## Work to complete
The copy should hold exactly the lines below from the one that contains "עיסוי טנטרה" through the one that contains "à la première" and nothing else, so no pictures.

[Collected data]
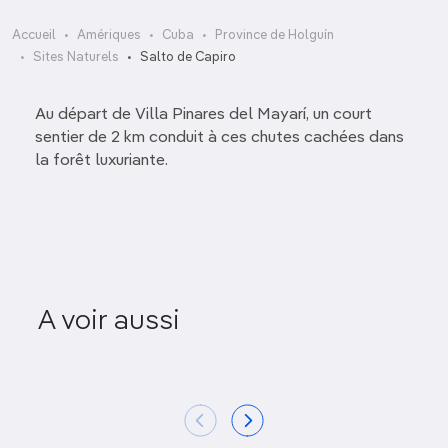
Accueil
Amériques
Cuba
Province de Holguín
Sites Naturels
Salto de Capiro
Au départ de Villa Pinares del Mayarí, un court
sentier de 2 km conduit à ces chutes cachées dans
la forêt luxuriante.
A voir aussi
Caverna de Panaderos
Bioparqu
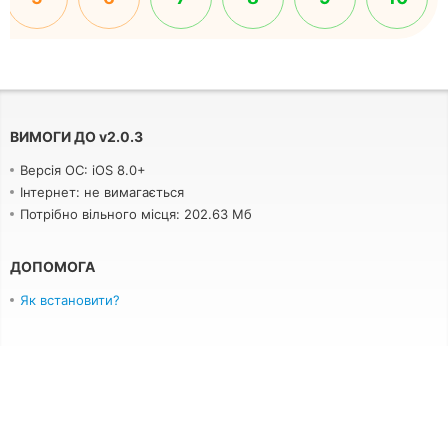
ВИМОГИ ДО
v
2.0.3
Версія ОС: iOS 8.0+
Інтернет: не вимагається
Потрібно вільного місця: 202.63 Мб
ДОПОМОГА
Як встановити?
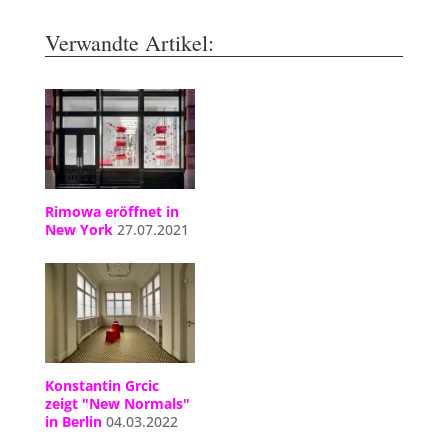
Verwandte Artikel:
Rimowa eröffnet in
New York
27.07.2021
Konstantin Grcic
zeigt "New Normals"
in Berlin
04.03.2022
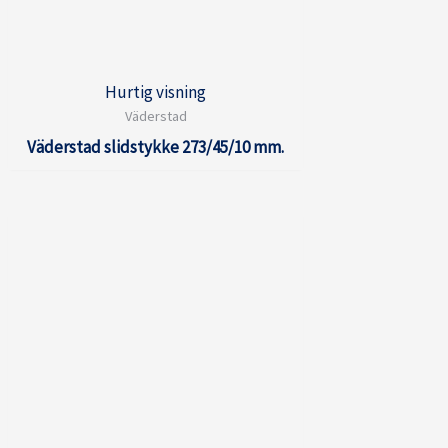
Hurtig visning
Väderstad
Väderstad slidstykke 273/45/10 mm.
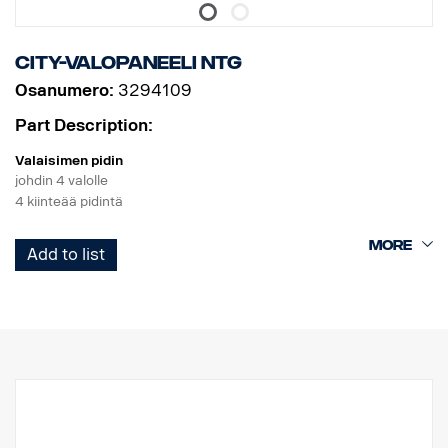
City-valopaneeli NTG
Osanumero:
3294109
Part Description:
Valaisimen pidin
johdin 4 valolle
4 kiinteää pidintä
Tuote
Add to list
Materiaali AISI304
Materiaalin päämitta70 mm
Kiillotettu pinta
Tuote on hyväksytty UNECE R61 -säädöksen mukaisesti.
Valot
Valojen kiinnityspisteiden lukumäärä tk 4 kiinteää pidintä
Kaapelointi johdin 4 valolle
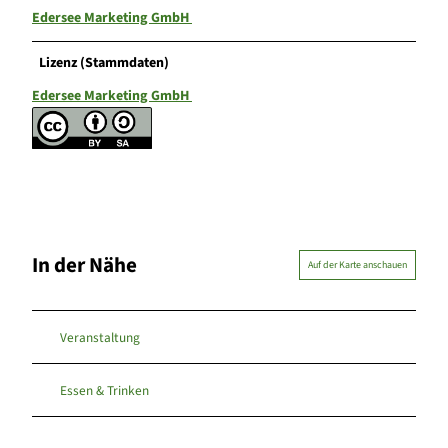
Edersee Marketing GmbH
Lizenz (Stammdaten)
Edersee Marketing GmbH
In der Nähe
Auf der Karte anschauen
Veranstaltung
Essen & Trinken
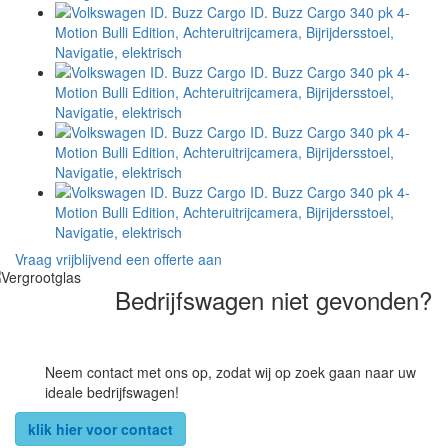
Vraag vrijblijvend een offerte aan
Bedrijfswagen niet gevonden?
Neem contact met ons op, zodat wij op zoek gaan naar uw
ideale bedrijfswagen!
klik hier voor contact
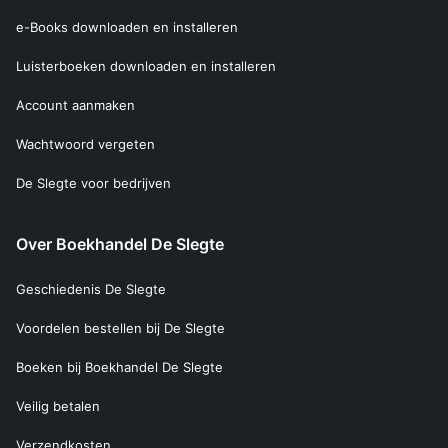
e-Books downloaden en installeren
Luisterboeken downloaden en installeren
Account aanmaken
Wachtwoord vergeten
De Slegte voor bedrijven
Over Boekhandel De Slegte
Geschiedenis De Slegte
Voordelen bestellen bij De Slegte
Boeken bij Boekhandel De Slegte
Veilig betalen
Verzendkosten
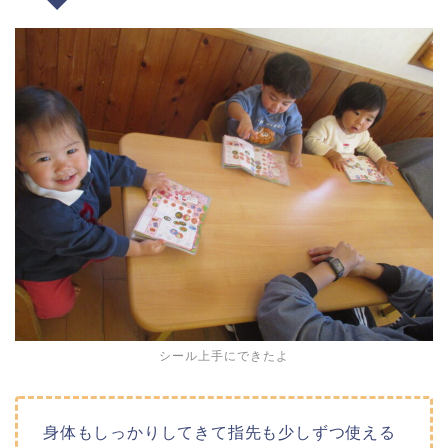
シール上手にできたよ
身体もしっかりしてきて指先も少しずつ使える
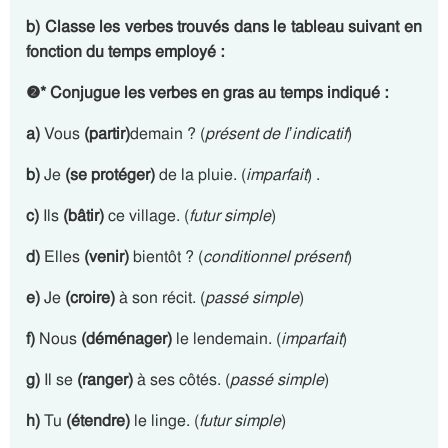
b) Classe les verbes trouvés dans le tableau suivant en
fonction du temps employé :
❷
*
Conjugue les verbes en gras au temps indiqué :
a)
Vous
(partir)
demain ? (
présent de l’indicatif
)
b)
Je
(se protéger)
de la pluie. (
imparfait
) .
c)
Ils
(bâtir)
ce village. (
futur simple
)
d)
Elles
(venir)
bientôt ? (
conditionnel présent
)
e)
Je
(croire)
à son récit. (
passé simple
)
f)
Nous
(déménager)
le lendemain. (
imparfait
)
g)
Il se
(ranger)
à ses côtés. (
passé simple
)
h)
Tu
(étendre)
le linge. (
futur simple
)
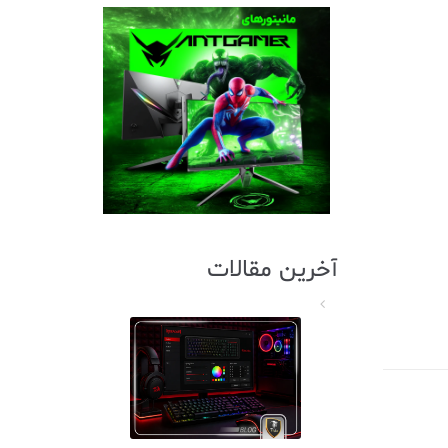
آخرین مقالات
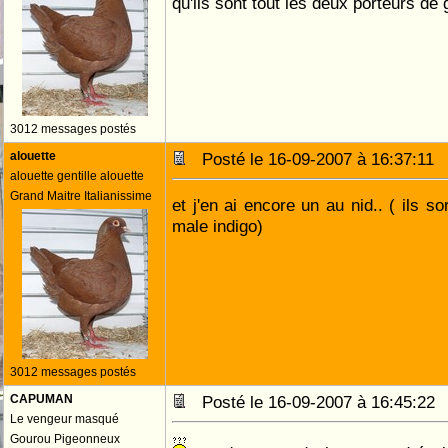
qu'ils sont tout les deux porteurs de
3012 messages postés
alouette
Posté le 16-09-2007 à 16:37:1
alouette gentille alouette
Grand Maitre Italianissime
et j'en ai encore un au nid.. ( ils s
male indigo)
3012 messages postés
CAPUMAN
Posté le 16-09-2007 à 16:45:2
Le vengeur masqué
Gourou Pigeonneux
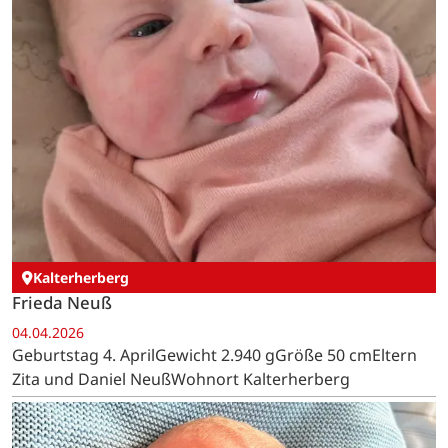
Kalterherberg
Frieda Neuß
04.04.2026
Geburtstag 4. AprilGewicht 2.940 gGröße 50 cmEltern
Zita und Daniel NeußWohnort Kalterherberg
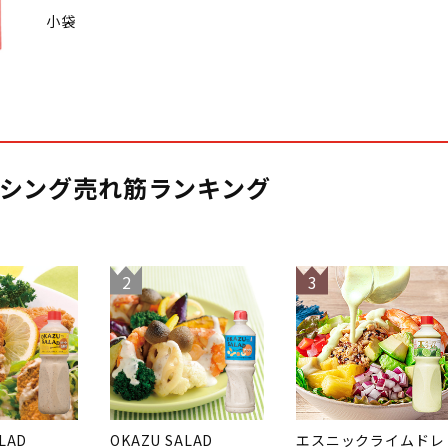
小袋
シング売れ筋ランキング
2
3
LAD
OKAZU SALAD
エスニックライムドレ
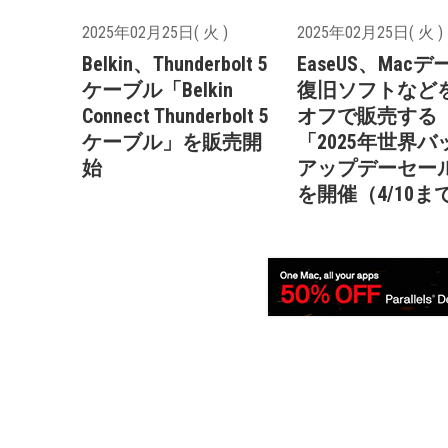
2025年02月25日( 火 )
2025年02月25日( 火 )
Belkin、Thunderbolt 5
EaseUS、Macデ
ケーブル「Belkin
復旧ソフトなどを
Connect Thunderbolt 5
オフで販売する
ケーブル」を販売開
「2025年世界バ
始
アップデーセー
を開催（4/10ま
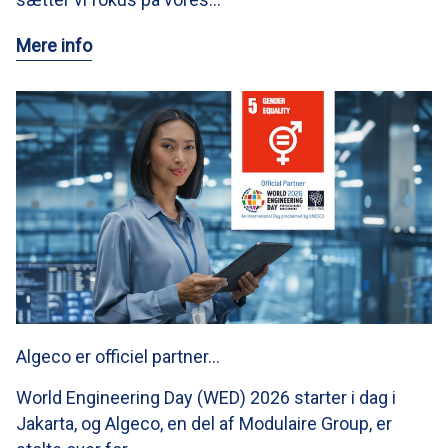
Mere info
Algeco er officiel partner…
World Engineering Day (WED) 2026 starter i dag i
Jakarta, og Algeco, en del af Modulaire Group, er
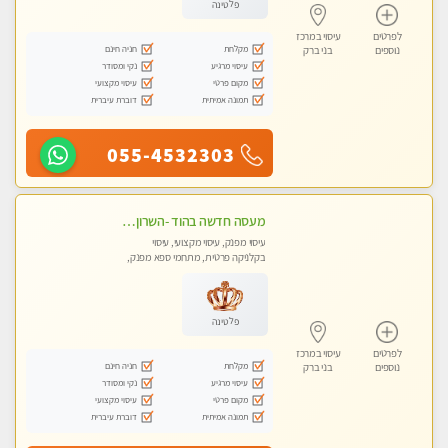
פלטינה
לפרטים
עיסוי במרכז
מקלחת
חניה חינם
נוספים
בני ברק
עיסוי מרגיע
נקי ומסודר
מקום פרטי
עיסוי מקצועי
תמונה אמיתית
דוברת עיברית
055-4532303
מעסה חדשה בהוד -השרון -כל סוגי העיסויים מעסה מקצועית ואיכותית פרטי!!!מומלץ לחלוטין!!
עיסוי מפנק, עיסוי מקצועי, עיסוי
בקלניקה פרטית, מתחמי ספא מפנק,
עיסוי טנטרה
פלטינה
לפרטים
עיסוי במרכז
מקלחת
חניה חינם
נוספים
בני ברק
עיסוי מרגיע
נקי ומסודר
מקום פרטי
עיסוי מקצועי
תמונה אמיתית
דוברת עיברית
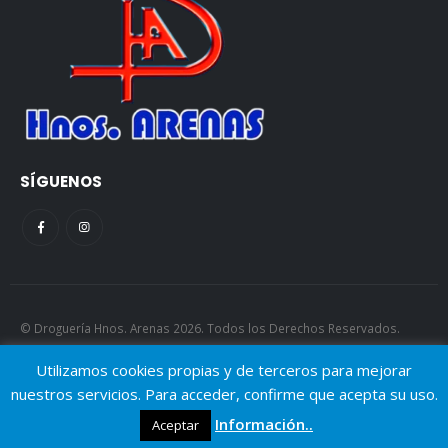
SÍGUENOS
© Droguería Hnos. Arenas 2026. Todos los Derechos Reservados.
AJGP.
Utilizamos cookies propias y de terceros para mejorar
nuestros servicios. Para acceder, confirme que acepta su uso.
Información..
Aceptar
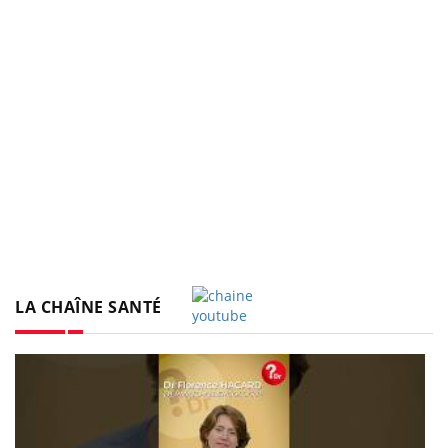
LA CHAÎNE SANTÉ
Youtube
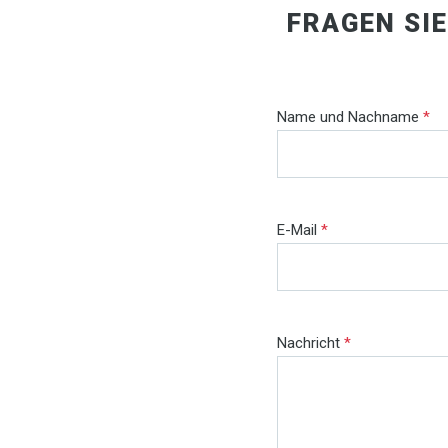
FRAGEN SI
Name und Nachname
*
E-Mail
*
Nachricht
*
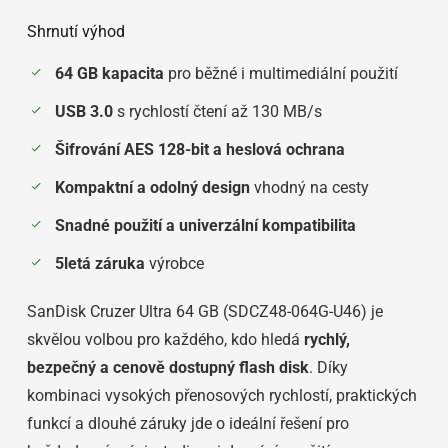
Shrnutí výhod
64 GB kapacita
pro běžné i multimediální použití
USB 3.0
s rychlostí čtení až 130 MB/s
Šifrování AES 128-bit a heslová ochrana
Kompaktní a odolný design
vhodný na cesty
Snadné použití a univerzální kompatibilita
5letá záruka
výrobce
SanDisk Cruzer Ultra 64 GB (SDCZ48-064G-U46) je
skvělou volbou pro každého, kdo hledá
rychlý,
bezpečný a cenově dostupný flash disk
. Díky
kombinaci vysokých přenosových rychlostí, praktických
funkcí a dlouhé záruky jde o ideální řešení pro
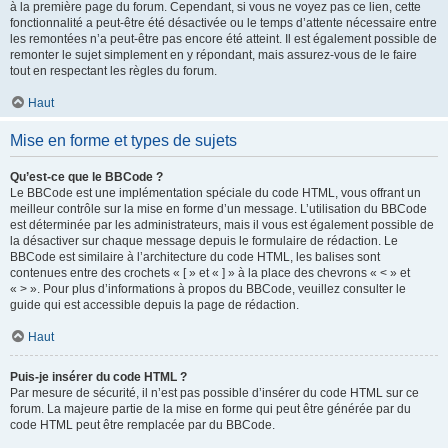
à la première page du forum. Cependant, si vous ne voyez pas ce lien, cette
fonctionnalité a peut-être été désactivée ou le temps d’attente nécessaire entre
les remontées n’a peut-être pas encore été atteint. Il est également possible de
remonter le sujet simplement en y répondant, mais assurez-vous de le faire
tout en respectant les règles du forum.
Haut
Mise en forme et types de sujets
Qu’est-ce que le BBCode ?
Le BBCode est une implémentation spéciale du code HTML, vous offrant un
meilleur contrôle sur la mise en forme d’un message. L’utilisation du BBCode
est déterminée par les administrateurs, mais il vous est également possible de
la désactiver sur chaque message depuis le formulaire de rédaction. Le
BBCode est similaire à l’architecture du code HTML, les balises sont
contenues entre des crochets « [ » et « ] » à la place des chevrons « < » et
« > ». Pour plus d’informations à propos du BBCode, veuillez consulter le
guide qui est accessible depuis la page de rédaction.
Haut
Puis-je insérer du code HTML ?
Par mesure de sécurité, il n’est pas possible d’insérer du code HTML sur ce
forum. La majeure partie de la mise en forme qui peut être générée par du
code HTML peut être remplacée par du BBCode.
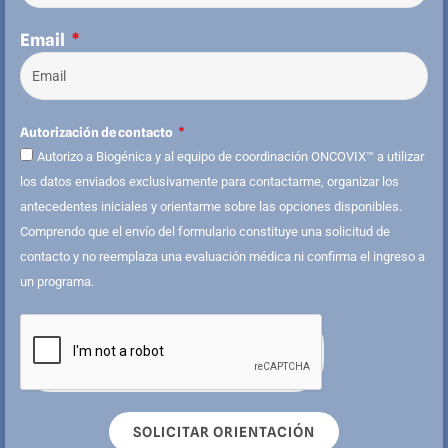
Email
Autorización de contacto
Autorizo a Biogénica y al equipo de coordinación ONCOVIX™ a utilizar
los datos enviados exclusivamente para contactarme, organizar los
antecedentes iniciales y orientarme sobre las opciones disponibles.
Comprendo que el envío del formulario constituye una solicitud de
contacto y no reemplaza una evaluación médica ni confirma el ingreso a
un programa.
SOLICITAR ORIENTACIÓN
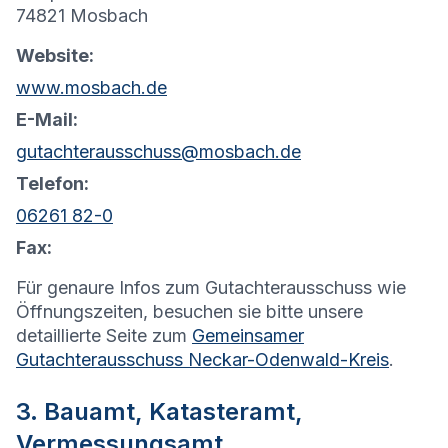
74821 Mosbach
Website:
www.mosbach.de
E-Mail:
gutachterausschuss@mosbach.de
Telefon:
06261 82-0
Fax:
Für genaure Infos zum Gutachterausschuss wie
Öffnungszeiten, besuchen sie bitte unsere
detaillierte Seite zum
Gemeinsamer
Gutachterausschuss Neckar-Odenwald-Kreis
.
3. Bauamt, Katasteramt,
Vermessungsamt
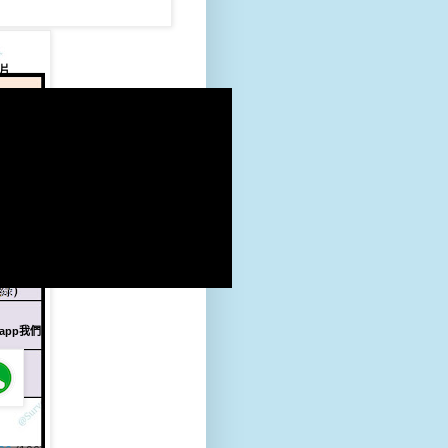
片
sapp我們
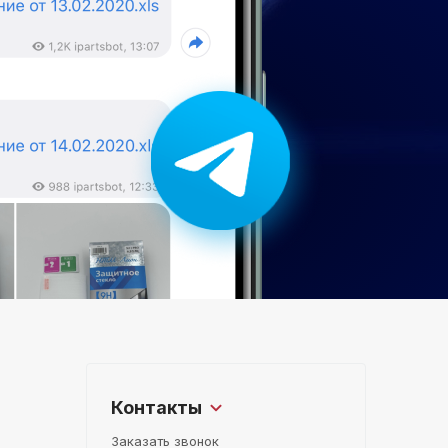
Контакты
Заказать звонок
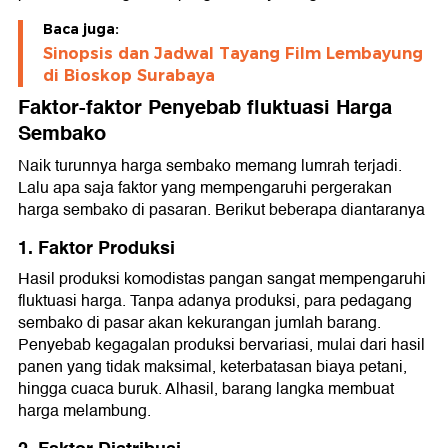
Baca juga:
Sinopsis dan Jadwal Tayang Film Lembayung
di Bioskop Surabaya
Faktor-faktor Penyebab fluktuasi Harga
Sembako
Naik turunnya harga sembako memang lumrah terjadi.
Lalu apa saja faktor yang mempengaruhi pergerakan
harga sembako di pasaran. Berikut beberapa diantaranya
1. Faktor Produksi
Hasil produksi komodistas pangan sangat mempengaruhi
fluktuasi harga. Tanpa adanya produksi, para pedagang
sembako di pasar akan kekurangan jumlah barang.
Penyebab kegagalan produksi bervariasi, mulai dari hasil
panen yang tidak maksimal, keterbatasan biaya petani,
hingga cuaca buruk. Alhasil, barang langka membuat
harga melambung.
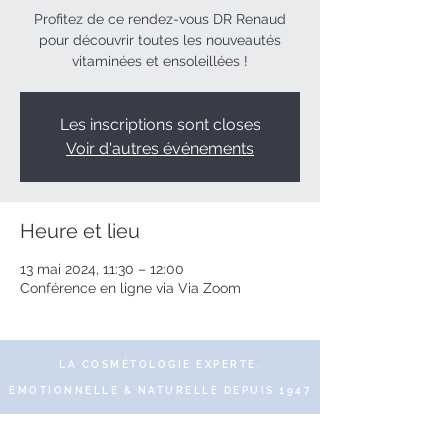
Profitez de ce rendez-vous DR Renaud
pour découvrir toutes les nouveautés
vitaminées et ensoleillées !
Les inscriptions sont closes
Voir d'autres événements
Heure et lieu
13 mai 2024, 11:30 – 12:00
Conférence en ligne via Via Zoom
LA COSMÉTOLOGIE EXPERTE,
ÉMOTIONNELLE & NATURELLE DEPUIS 1947
© 2019 DR RENAUD – 10 Place des Victoires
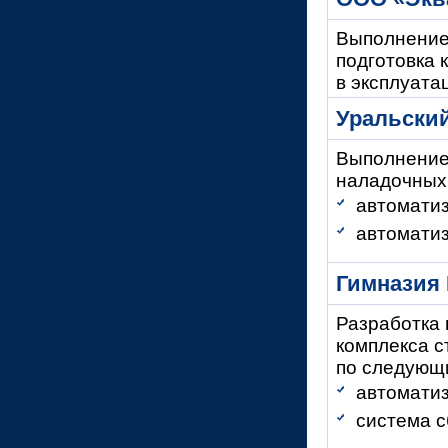
Выполнение
подготовка 
в эксплуата
Уральский
Выполнение
наладочных
автомати
автомати
Гимназия
Разработка 
комплекса с
по следующ
автоматиз
система с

## Response box
עיסוי טנטרה
פלטינה
לפרטים
עיסוי במרכז
מקלחת
חניה חינם
נוספים
בני ברק
עיסוי מרגיע
נקי ומסודר
מקום פרטי
עיסוי מקצועי
תמונה אמיתית
דוברת עיברית
SÍGUENOS
© Droguería Hnos. Arenas 2026. Todos los Derechos Reservados.
AJGP.
Utilizamos cookies propias y de terceros para mejorar
nuestros servicios. Para acceder, confirme que acepta su uso.
Información..
Aceptar
LA CHAÎNE SANTÉ
Youtube
FRAGEN SI
Name und Nachname
*
E-Mail
*
Nachricht
*
Shrnutí výhod
64 GB kapacita
pro běžné i multimediální použití
USB 3.0
s rychlostí čtení až 130 MB/s
Šifrování AES 128-bit a heslová ochrana
Kompaktní a odolný design
vhodný na cesty
Snadné použití a univerzální kompatibilita
5letá záruka
výrobce
SanDisk Cruzer Ultra 64 GB (SDCZ48-064G-U46) je
skvělou volbou pro každého, kdo hledá
rychlý,
bezpečný a cenově dostupný flash disk
. Díky
kombinaci vysokých přenosových rychlostí, praktických
funkcí a dlouhé záruky jde o ideální řešení pro
à la première page du forum. Cependant, si vous ne voyez pas ce lien, cette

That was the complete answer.